The benefit of going this route instead of the dreary old slog-through-the-demos route is that you might find a one-in-a-million inexperienced young hack out there who can knock together some impressive stuff, is surprised that he has any skills marketable to a game company, and then pay him a crap salary for the "opportunity" to work for them.
So the company gets a cheap, eager, bright eyed new recruit for a few years while the product goes through its life cycle and the guy either moves on once he figures he's got enough experience to get a decent gig somewhere else, or the whole project flounders and the entire development team gets laid off anyway. I'm not sure if this is a profitable business model or not, but I do know that it will probably suck to be on the lower end of things.
Probably because it's a story/puzzle/level design contest, not a texture/physics/lighting contest. The NWN2 is extremely stable, and well known, so lots of folks are already familiar with it. If you can make an interesting level/story/puzzle in it, then it will be all the better when tied in with the latest engine of the day.
Bunch of reasons.
:) )
Some of them
- NWN is a very mature, very stable game development platform.
- Everyone at BioWare has NWN installed on their machines. Makes it easier to review.
- It has more copies out there (3.x M+)
- It has much lower systems requirements.
- It is cheaper (15 USD vs 49 USD for NWN2)

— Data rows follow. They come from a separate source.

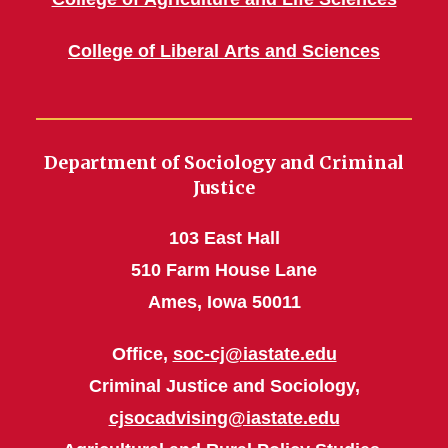
College of Liberal Arts and Sciences
Department of Sociology and Criminal
Justice
103 East Hall
510 Farm House Lane
Ames, Iowa 50011
Office,
soc-cj@iastate.edu
Criminal Justice and Sociology,
cjsocadvising@iastate.edu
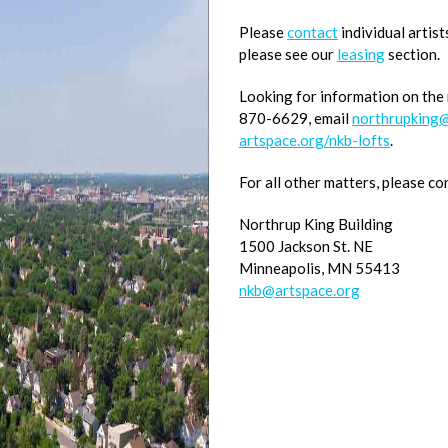
Please
contact
individual artist
please see our
leasing
section.
Looking for information on the
870-6629, email
northrupking@
artspace.org/nkb-lofts
.
For all other matters, please co
Northrup King Building
1500 Jackson St. NE
Minneapolis, MN 55413
nkb@artspace.org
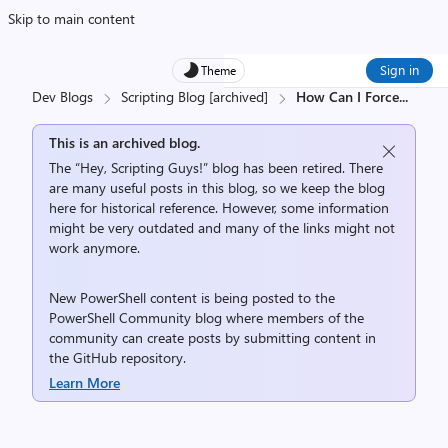
Skip to main content
Sign in
Theme
Dev Blogs
Scripting Blog [archived]
How Can I Force
...
This is an archived blog.
The “Hey, Scripting Guys!” blog has been retired. There
are many useful posts in this blog, so we keep the blog
here for historical reference. However, some information
might be very outdated and many of the links might not
work anymore.
New PowerShell content is being posted to the
PowerShell Community
blog where members of the
community can create posts by submitting content in
the
GitHub repository
.
Learn More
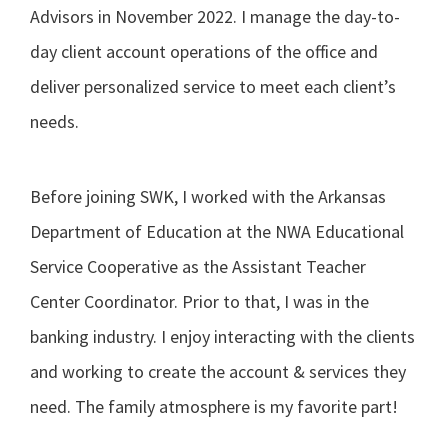
Advisors in November 2022. I manage the day-to-
day client account operations of the office and
deliver personalized service to meet each client’s
needs.
Before joining SWK, I worked with the Arkansas
Department of Education at the NWA Educational
Service Cooperative as the Assistant Teacher
Center Coordinator. Prior to that, I was in the
banking industry. I enjoy interacting with the clients
and working to create the account & services they
need. The family atmosphere is my favorite part!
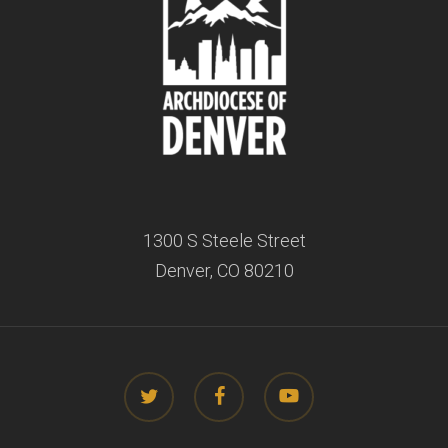
1300 S Steele Street
Denver, CO 80210
twitter
facebook
youtube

- The people reviewing the modules are much more familiar with the NWN toolset.
- It encourages people to stick to gameplay over eyecandy.
- Faster to create a NWN module. NWN2 levels are much more complex (and better looking
- The NWN toolset is more friendly (less complex) to beginners
- The documentation for NWN is much more complete after 5 years.
hope that helps
Georg, BioWare.
It's just a contest. You're free to decide whether it's worth it or not. You're also free to decide whether the terms are fair or not.
Camping on quad since 1996.
Comment removed based on user account deletion
What if they don't really want a cut sceene, but want builders to demonstrate their ability to create scripted events in the NWN toolset?
www.aleo.no
A year or two ago I participated in Bioware's writing contest, winning the community voting. I actually did it for the swag they were giving away - I use their coffee mug every day and that Bioware wool cap kept me warm all winter. They'd already offered me a job some time ago, mostly after my NWN modules came out. It was extremely flattering, though the move, disruption to my family, and pay cut made the decision pretty easy. I have a great job in healthcare and a somehow find the time to continue to work on my module building even still. Working for a gaming company can be difficult, though Bioware is one of the best in the industry. I think my decision was to stick with a quality, stable job and having game making be a hobby. For the most part, it's lower stress and I can take the story whatever direction I want.
In terms of the winning module from last year, I actually did two versions. The first was way too linear. The second had lots of choice, from evil to crazy to several flavors of good. There was drama and humor, quality scripting, and polished writing. For folks trying for this contest, I'd keep the cutscenes short, give the player as many choices as you can manage, and make your NPCs memorable. Less is more for these sorts of things. Don't plan an epic module spanning dozens of areas. Just make a couple, with a simple storyline. Play to your strengths - writers should write and scripters should script. You'll have to do both, but emphasize what you're best at.